Ohio Sen. Sherrod Brown, a Democrat, is joining with Iowa Sen. Chuck Grassley, a Republican, to propose legislation they say would alter the Family Unification Program to help prevent homelessness for youth aging out of the foster care system.
The bill already passed the House last month with bipartisan support.
“We know that housing is everything. It’s a foundation for opportunity. Without safe, clean affordable housing it’s darn near impossible to hold down a job or pursue a degree or build a life for yourself,” Brown said during a conference call with reporters Wednesday.
Under the current program, foster youth have to live in the jurisdiction of a public housing agency that already has been awarded vouchers under the Family Unification Program. But only about 300 out of the country’s 4,000 public housing agencies receive the vouchers.
The legislation would allow any public housing agency to request a voucher from the Department of Housing and Urban Development for a foster youth who is preparing to leave the system. Public housing agencies would be required to work with Public Child Welfare Agencies to identify eligible recipients as well.

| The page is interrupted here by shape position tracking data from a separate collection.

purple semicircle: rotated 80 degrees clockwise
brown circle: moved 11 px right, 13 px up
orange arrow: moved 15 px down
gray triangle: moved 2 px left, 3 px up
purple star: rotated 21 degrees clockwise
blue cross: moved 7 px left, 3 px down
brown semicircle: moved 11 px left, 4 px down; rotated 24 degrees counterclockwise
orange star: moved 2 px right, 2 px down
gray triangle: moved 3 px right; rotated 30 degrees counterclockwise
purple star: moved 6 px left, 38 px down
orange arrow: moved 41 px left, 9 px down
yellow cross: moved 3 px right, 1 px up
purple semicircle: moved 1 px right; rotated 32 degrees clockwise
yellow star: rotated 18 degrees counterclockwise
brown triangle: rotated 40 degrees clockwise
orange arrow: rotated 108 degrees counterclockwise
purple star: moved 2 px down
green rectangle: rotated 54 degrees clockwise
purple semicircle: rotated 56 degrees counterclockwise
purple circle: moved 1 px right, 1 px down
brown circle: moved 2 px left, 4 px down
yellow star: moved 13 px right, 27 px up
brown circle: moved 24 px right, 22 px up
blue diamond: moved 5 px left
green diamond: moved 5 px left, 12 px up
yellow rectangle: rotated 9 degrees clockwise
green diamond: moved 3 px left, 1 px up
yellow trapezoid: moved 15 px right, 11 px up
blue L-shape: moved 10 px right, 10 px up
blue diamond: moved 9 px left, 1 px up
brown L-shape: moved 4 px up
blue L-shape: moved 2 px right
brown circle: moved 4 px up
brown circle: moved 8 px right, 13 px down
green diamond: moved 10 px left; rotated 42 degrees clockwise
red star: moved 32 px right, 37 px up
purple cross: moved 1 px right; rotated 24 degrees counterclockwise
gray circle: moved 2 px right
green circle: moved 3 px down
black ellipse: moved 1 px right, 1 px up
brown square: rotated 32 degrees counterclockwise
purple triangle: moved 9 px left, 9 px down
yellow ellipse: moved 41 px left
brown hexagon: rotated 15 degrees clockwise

It also would extend the vouchers, which are available for three years those leaving the foster care system, for up to two additional years if they are pursuing self-sufficiency programs, workforce training or a degree or post-secondary credential.
Families and individual youth already are eligible for the vouchers, which are used to lease private housing. Vouchers for families are not time limited.

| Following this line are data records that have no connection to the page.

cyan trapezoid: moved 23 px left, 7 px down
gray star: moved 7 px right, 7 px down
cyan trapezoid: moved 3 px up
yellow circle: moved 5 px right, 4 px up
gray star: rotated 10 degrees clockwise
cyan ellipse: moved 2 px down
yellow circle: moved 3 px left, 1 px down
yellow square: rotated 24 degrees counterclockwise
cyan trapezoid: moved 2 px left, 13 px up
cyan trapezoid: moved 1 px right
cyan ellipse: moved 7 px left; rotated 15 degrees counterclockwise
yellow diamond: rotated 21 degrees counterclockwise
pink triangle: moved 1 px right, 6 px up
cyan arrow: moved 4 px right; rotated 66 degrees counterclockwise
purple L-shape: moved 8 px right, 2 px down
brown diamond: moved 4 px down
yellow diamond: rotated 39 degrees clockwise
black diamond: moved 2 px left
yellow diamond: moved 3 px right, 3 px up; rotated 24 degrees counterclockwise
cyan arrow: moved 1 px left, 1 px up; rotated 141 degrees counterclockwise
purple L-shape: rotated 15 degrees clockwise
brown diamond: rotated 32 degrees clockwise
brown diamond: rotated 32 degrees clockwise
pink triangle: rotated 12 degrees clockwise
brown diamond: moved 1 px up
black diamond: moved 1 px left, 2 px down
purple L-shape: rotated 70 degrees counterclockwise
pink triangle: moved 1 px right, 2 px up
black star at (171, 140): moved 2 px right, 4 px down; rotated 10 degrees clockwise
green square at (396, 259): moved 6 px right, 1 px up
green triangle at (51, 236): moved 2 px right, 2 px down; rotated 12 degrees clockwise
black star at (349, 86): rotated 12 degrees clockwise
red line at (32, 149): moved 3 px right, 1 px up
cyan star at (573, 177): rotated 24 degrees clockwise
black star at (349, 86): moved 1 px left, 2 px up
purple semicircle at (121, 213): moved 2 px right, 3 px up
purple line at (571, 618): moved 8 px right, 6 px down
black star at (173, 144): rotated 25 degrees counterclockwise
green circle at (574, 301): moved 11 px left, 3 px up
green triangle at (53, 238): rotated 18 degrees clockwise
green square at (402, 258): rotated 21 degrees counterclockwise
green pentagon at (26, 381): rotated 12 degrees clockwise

Youth leaving the foster care system are eligible if they are homeless or at risk of homelessness and are between the ages of 18 and 24 years old. To be eligible, individuals must have left foster care at age 16 or older or have plans to leave foster care within 90 days.
Congress appropriated $20 million for the vouchers in 2019, according to the Congressional Budget Office. But more funding likely would be needed in a future appropriations bill to account for the expanded eligibility.
“What we see now is that these young people if they don’t have stable housing when they’re aging out is that the trauma increases because they experience homeless time,” said Amanda Leclerc, housing director at Huckleberry House, a social services organization in Columbus, Ohio. “There needs to be more available to them.”
Brown said he and Grassley are trying to rally more bipartisan support to get the bill through the Senate and, ultimately, to President Donald Trump’s desk. But that will require persuading Senate leadership and Trump to spend on the program, he said.
“This is one we’re more hopeful about in the Senate because we have been very careful to get Republican cosponsors,” he said.